Le récit, conduit comme un reportage solennel, tourne rapidement à la satire. Rivet joue du contraste entre la pompe du cérémonial et le ridicule de la situation : un ministre tout sourire, une foule de paysans, un curé plein de zèle, une nourrice émue et un “nouveau-né” à quatre pattes. Dans le ton faussement grave du chroniqueur officiel, tout respire le double sens : le “baptême” devient une caricature du culte républicain, celui d’une France rurale que le pouvoir flatte mais ne comprend plus.
Rivet excelle à faire sentir ce décalage. Chéron — figure typique du radicalisme opportuniste de la Troisième République — incarne cette République gestionnaire, adepte des symboles mais incapable d’en saisir la portée. “Toutes mes félicitations, chère madame”, déclare-t-il à la fermière, avant de distribuer médailles et bons mots.
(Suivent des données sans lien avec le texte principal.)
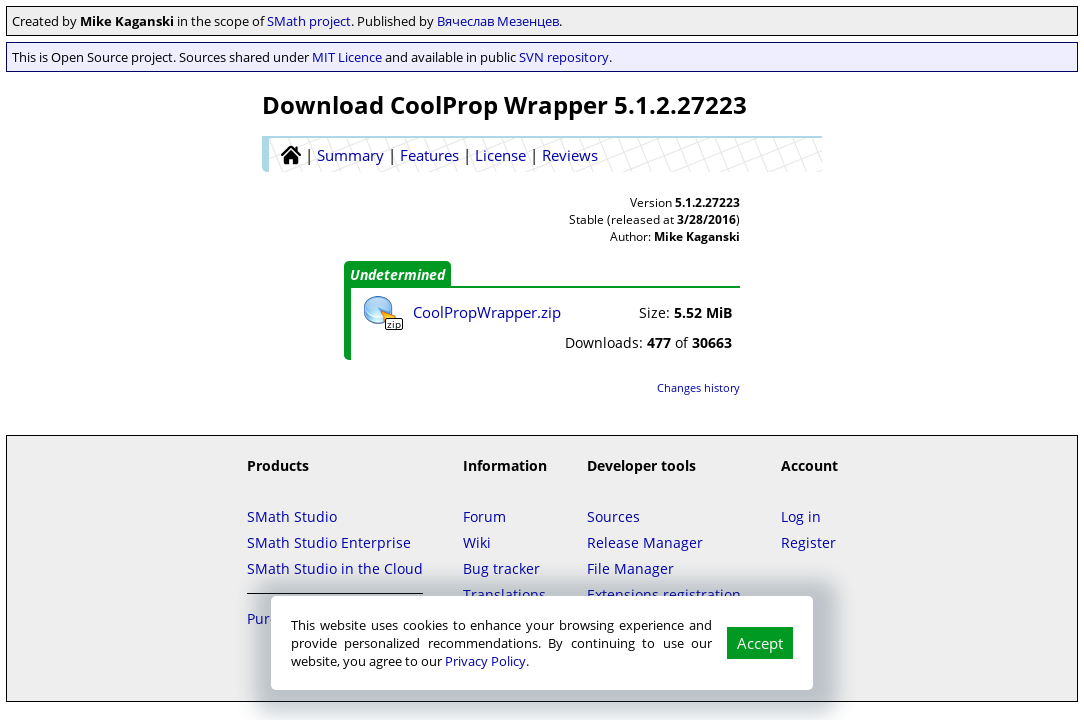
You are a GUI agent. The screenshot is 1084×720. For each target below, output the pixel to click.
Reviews (570, 155)
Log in (801, 516)
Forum (484, 516)
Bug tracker (501, 568)
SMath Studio (292, 516)
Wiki (477, 542)
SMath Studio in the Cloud (335, 568)
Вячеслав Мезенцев (498, 21)
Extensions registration (664, 594)
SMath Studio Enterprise (329, 542)
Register (808, 542)
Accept (760, 643)
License (500, 155)
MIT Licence (347, 57)
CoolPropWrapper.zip (487, 312)
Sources (613, 516)
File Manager (630, 568)
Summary (350, 155)
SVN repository (564, 57)
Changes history (698, 387)
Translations (504, 594)
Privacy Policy (485, 661)
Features (429, 155)
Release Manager (645, 542)
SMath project (309, 21)
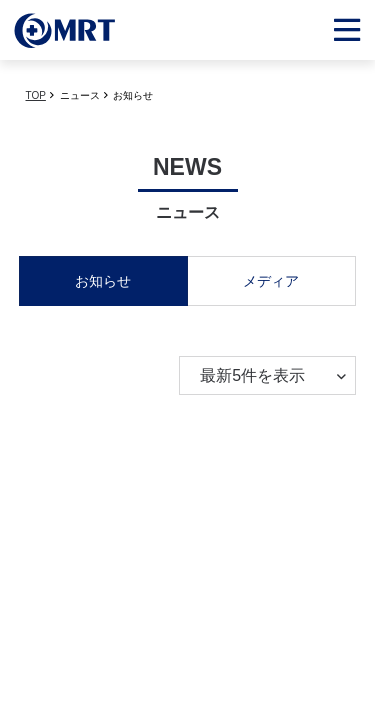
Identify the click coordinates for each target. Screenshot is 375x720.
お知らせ (103, 281)
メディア (271, 281)
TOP (36, 95)
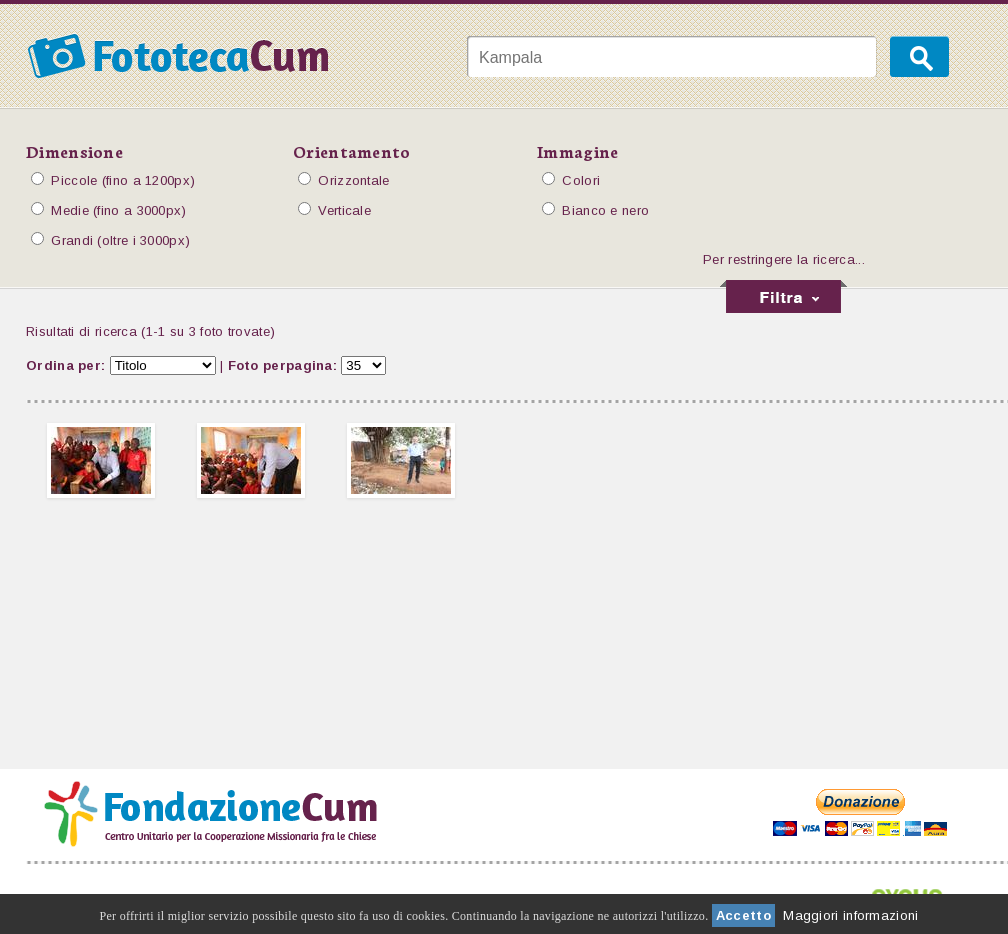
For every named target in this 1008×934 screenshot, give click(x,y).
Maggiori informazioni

L’événement est si dérisoire qu’il devient un modèle réduit de la politique du moment : une mise en scène de vertu, où la République se baptise elle-même pour mieux oublier ses contradictions.
Le Canard, fidèle à son ironie “rurale”, joue aussi sur les codes du conte paysan : la description du banquet, la cérémonie troublée par un “petit incident”, la sagesse du curé, le dialogue entre le ministre et la nourrice — tout relève de la farce comique, mais derrière le rire perce la critique sociale. Car Rivet, sous le rire, vise juste : dans une France qui subit la hausse des prix et la fatigue d’après-guerre, ces parades rurales ressemblent à des anesthésies collectives.
Le texte se termine sur un trait d’humour en forme de verdict : “Ce petit veau, observe M. Chéron, promet de devenir un beau taureau.” La phrase, anodine en apparence, sonne comme une métaphore : celle d’un pouvoir qui élève laborieusement ses propres monstres administratifs. Rivet, en chroniqueur goguenard, laisse percer la satire d’un gouvernement qui, après avoir envoyé ses soldats en Allemagne, retourne bénir les bêtes en Auvergne.
Le dessin d’Henri Guilac renforce cette ironie : une procession de notables, paysans et enfants, le ministre en tête, bénissant l’animal sous les hourras d’un public ravi. L’image condense le génie du Canard des années 1920 : tourner la propagande républicaine en carnaval, montrer la “France profonde” non comme le socle vertueux qu’on invoque à Paris, mais comme le théâtre de l’hypocrisie politique.
En février 1923, pendant que les diplomates s’écharpent sur la Ruhr, Rivet ramène la République à l’étable. Le veau, baptisé dans l’Allier, devient le symbole d’un pays qui, faute de mieux, célèbre sa propre ruralité administrative. Et dans ce bénitier de lait tiède, le Canard plonge sa plume avec un plaisir visible.